AIMM uses its proprietary technology called AIMSelect™ platform to transform peripheral blood memory cells from exposed individuals into immortalized cells, using genetic programming. These immortalized cells will not undergo spontaneous differentiation into other cell types.

"Before we used the Operetta® system, we analyzed plates with a conventional microscope, which resulted in the researcher getting many headaches! Now, the Operetta system allows us to automate imaging and to achieve higher speed and throughput."

- Dr. Mark Kwakkenbos, Scientist, AIMM Therapeutics, Amsterdam

Developing Therapeutic Antibodies

To identify B cell clones that secrete ToxA and ToxB specific antibodies, ELISA assays are first performed on the EnVision® Multilabel Plate Reader.

Scientists also need to test which antibodies are the most effective, i.e. offer the highest protection against the toxic effects of C. difficile ToxA and ToxB. To do this, functional antibody characterization studies are performed using the Operetta® High Content Imaging System.

The Operetta system is coupled to a plate::handler workstation and the Columbus™ Image Data Storage and Analysis System. The images that are acquired using the Operetta system are transferred to the Columbus system for analysis.
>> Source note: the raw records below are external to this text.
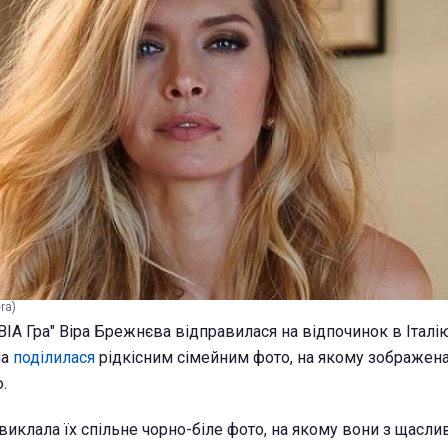
ra)
ВІА Гра" Віра Брежнєва відправилася на відпочинок в Італі
на
поділилася
рідкісним сімейним фото, на якому зображена
.
 виклала їх спільне чорно-біле фото, на якому вони з щасл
Incubation of cells with the toxin leads to cell rounding; therefore the toxicity of toxin/antibody mixtures can be determined in Columbus by scoring the roundness of cells.

Using this proprietary, state-of-the-art antibody technology platform, AIMM is able to develop therapeutic and prophylactic human monoclonal antibodies from immortalized and selected B cells.

Enabling Much Needed Treatments, Sooner

AIMM has been able to establish a workflow using PerkinElmer's High Content Imaging solutions that greatly reduces the amount of work, time, testing and reagents needed to support the development of therapeutic antibodies. These rapid development timelines result in earlier availability of much-needed therapeutics that could significantly improve the treatment of CDI, as well as other diseases with high unmet medical need.

For Research use only. Not for use in diagnostic procedures.